How To Get Your Child To Eat Healthy

How to get your child to eat healthy

Many countries in the world are characterized by having an excellent, rich, varied and healthy diet. However, the majority of the inhabitants of the planet have changed a diet full of healthy foods, to include junk food as part of the usual family diet. The fact that a family eats healthy responds to a habit that lasts over time, which you must instill in your child through your example.

There are some tips you can follow if you want to get your child to eat healthy; one of them is that you must learn this good habit from the age of five to seven. From the age of ten, it will be a little more difficult to get him to change his habits when choosing his food.

It is recommended that they eat vegetables prepared in very different ways, so that they are discovering and trying different flavors associated with healthy food. Serving him the same bowl of broccoli every other day will only cause him to develop a rejection of the veggie. You can cook it for example one day with béchamel, another with cheese, then puree and so on so that they like it. The same happens with fruit, giving the same thing all the time for a snack or lunch can get boring or make you lose interest.

Sometimes children imitate their parents when it comes to eating, for example “Since my dad doesn’t like this fruit, neither do I. Mom is not going to tell me anything because he doesn’t eat it either ”, your children may think, that’s why you have to try to avoid assuming your tastes as his.

Eating healthy can be practical

If preparing something healthy takes a lot of time, then the most practical thing is to cook vegetables and legumes in large quantities to freeze and then give them their portion when it comes time. Healthy food, even if frozen, will always be better than resorting to fast food or junk food.

If the child does not like the food that is there that day, negotiate with him, you can ask him to eat less than the others. You will see that the family does like them and that it is normal and common to eat healthy. It does not matter that you eat little one day, because the good thing about this experience is that you will assimilate it as a good family habit.

Nutrition specialists recommend that foods rich in carbohydrates such as pasta, rice, bread, potatoes, among others, be present on the children’s menu on a daily basis. These must provide 55% of the total energy consumed by the child. Hydrates are essential not only for energy expenditure, but also for growth. That is why it must be the main group in the children’s diet, above proteins and fats.

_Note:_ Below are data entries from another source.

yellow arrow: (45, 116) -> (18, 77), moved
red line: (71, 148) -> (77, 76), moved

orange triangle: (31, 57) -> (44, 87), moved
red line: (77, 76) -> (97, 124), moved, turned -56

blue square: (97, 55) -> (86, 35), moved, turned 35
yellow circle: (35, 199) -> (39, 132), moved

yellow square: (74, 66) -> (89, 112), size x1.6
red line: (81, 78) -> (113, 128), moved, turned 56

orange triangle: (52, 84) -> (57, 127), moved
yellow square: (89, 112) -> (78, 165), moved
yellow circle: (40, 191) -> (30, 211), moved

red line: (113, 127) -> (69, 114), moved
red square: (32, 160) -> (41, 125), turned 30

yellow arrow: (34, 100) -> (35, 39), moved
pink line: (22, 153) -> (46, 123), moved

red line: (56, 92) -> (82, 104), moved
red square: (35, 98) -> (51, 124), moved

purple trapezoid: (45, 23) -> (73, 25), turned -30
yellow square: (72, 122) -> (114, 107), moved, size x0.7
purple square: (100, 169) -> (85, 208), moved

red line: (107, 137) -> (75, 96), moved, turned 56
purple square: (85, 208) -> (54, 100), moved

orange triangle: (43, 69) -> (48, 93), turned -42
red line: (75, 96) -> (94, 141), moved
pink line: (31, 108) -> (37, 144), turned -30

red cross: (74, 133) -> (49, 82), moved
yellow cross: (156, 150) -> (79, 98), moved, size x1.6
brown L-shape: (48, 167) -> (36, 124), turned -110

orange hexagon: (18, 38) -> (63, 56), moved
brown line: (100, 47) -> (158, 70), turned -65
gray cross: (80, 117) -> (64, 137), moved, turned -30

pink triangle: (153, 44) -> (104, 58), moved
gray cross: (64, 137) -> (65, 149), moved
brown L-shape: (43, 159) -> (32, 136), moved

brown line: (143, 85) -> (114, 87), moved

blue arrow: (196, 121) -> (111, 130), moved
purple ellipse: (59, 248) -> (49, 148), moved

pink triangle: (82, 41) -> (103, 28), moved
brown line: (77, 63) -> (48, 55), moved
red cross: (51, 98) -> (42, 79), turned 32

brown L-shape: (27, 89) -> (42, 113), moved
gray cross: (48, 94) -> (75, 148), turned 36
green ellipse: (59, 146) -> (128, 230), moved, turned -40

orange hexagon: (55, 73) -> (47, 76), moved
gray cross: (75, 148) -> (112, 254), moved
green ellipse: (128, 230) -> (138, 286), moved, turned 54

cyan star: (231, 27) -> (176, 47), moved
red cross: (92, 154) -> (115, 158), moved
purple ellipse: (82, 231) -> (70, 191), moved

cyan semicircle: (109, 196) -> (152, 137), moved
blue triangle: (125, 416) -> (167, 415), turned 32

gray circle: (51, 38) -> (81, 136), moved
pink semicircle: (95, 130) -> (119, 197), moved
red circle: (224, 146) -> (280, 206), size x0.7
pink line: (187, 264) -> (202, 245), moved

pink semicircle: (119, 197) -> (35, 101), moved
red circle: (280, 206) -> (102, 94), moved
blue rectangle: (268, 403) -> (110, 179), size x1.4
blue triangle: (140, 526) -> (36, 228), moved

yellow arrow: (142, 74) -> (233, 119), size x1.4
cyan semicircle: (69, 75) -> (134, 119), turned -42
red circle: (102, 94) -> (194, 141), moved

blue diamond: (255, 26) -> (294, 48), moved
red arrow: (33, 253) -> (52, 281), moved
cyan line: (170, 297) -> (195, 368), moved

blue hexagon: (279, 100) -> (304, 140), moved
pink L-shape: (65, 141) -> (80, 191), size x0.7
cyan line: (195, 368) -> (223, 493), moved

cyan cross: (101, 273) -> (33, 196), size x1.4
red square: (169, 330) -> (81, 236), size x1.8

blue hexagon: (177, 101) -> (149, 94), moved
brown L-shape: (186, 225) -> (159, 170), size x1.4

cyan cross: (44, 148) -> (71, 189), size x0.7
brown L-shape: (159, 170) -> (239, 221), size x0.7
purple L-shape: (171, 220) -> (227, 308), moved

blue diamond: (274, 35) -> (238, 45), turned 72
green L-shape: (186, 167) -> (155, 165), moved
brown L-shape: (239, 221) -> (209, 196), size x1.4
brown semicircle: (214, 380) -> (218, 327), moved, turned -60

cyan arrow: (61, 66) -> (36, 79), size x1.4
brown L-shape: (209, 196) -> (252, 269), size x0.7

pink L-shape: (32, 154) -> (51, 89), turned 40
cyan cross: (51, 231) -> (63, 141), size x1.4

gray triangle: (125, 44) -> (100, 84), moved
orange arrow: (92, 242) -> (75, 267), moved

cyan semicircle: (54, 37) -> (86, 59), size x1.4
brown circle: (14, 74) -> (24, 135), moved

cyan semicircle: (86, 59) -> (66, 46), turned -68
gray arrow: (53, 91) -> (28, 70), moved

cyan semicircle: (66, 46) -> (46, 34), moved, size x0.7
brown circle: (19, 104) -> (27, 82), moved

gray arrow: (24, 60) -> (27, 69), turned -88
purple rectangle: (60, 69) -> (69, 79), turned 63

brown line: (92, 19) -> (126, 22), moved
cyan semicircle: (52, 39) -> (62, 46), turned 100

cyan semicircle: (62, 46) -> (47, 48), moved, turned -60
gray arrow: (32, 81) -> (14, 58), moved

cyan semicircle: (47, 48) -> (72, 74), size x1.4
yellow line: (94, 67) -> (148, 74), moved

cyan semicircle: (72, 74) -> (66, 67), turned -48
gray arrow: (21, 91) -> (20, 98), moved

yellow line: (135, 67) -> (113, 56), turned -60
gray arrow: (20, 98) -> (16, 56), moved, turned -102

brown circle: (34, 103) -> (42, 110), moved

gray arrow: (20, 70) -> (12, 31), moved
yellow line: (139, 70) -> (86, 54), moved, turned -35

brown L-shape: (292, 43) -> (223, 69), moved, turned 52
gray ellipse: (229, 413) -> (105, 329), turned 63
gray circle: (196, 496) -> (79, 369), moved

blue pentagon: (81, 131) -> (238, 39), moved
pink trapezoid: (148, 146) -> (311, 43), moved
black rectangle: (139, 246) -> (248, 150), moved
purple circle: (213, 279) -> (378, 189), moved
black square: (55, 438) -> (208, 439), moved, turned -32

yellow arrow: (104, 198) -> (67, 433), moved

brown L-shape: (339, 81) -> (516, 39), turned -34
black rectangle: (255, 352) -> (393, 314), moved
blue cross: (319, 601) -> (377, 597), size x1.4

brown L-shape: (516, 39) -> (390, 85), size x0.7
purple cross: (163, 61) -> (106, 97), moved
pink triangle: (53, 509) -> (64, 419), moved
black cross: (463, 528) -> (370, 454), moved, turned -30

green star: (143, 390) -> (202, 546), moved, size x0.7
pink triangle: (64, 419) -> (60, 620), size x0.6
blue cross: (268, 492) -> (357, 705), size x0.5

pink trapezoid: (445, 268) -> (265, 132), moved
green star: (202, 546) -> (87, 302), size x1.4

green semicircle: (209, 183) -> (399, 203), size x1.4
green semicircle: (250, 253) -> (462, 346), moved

Let’s not forget that when the child does not like something, it must be respected. It is not the same that you do not like artichokes than vegetables in general. In that case, the food becomes a whim and the whims are for special family situations. But, if one day he comes home and goes straight to the fridge to look for the chocolate shake that he likes so much, you can tell him that there is none there that day and instead offer him dark chocolate in bars, pickles or any other food as a reward. .

Healthy habits last over time

And do not forget that legumes are also very rich in nutrients. You can introduce them to them little by little, that will expand their menu, which is convenient because legumes should be eaten at least twice a week.

A healthy and simple food that children love is bread. To the extent that you know how to chew better, it should be introduced into some food. It is recommended that it be white bread, since whole wheat bread is not advisable before 7 years of age due to its irritating action on the digestive tract of infants.

Try to instill healthy habits in your child, try to explain what foods their food has and what they are good for. Cook some time with their help and take advantage of that moment to teach him the importance of eating healthy.

And eating healthy should always be something fun for the family, not a torture that involves consuming tasteless food, put a little imagination and variety in the way of preparing and presenting food; This can be achieved while still cooking healthy. Spice up the food and you will see how your child eats it all.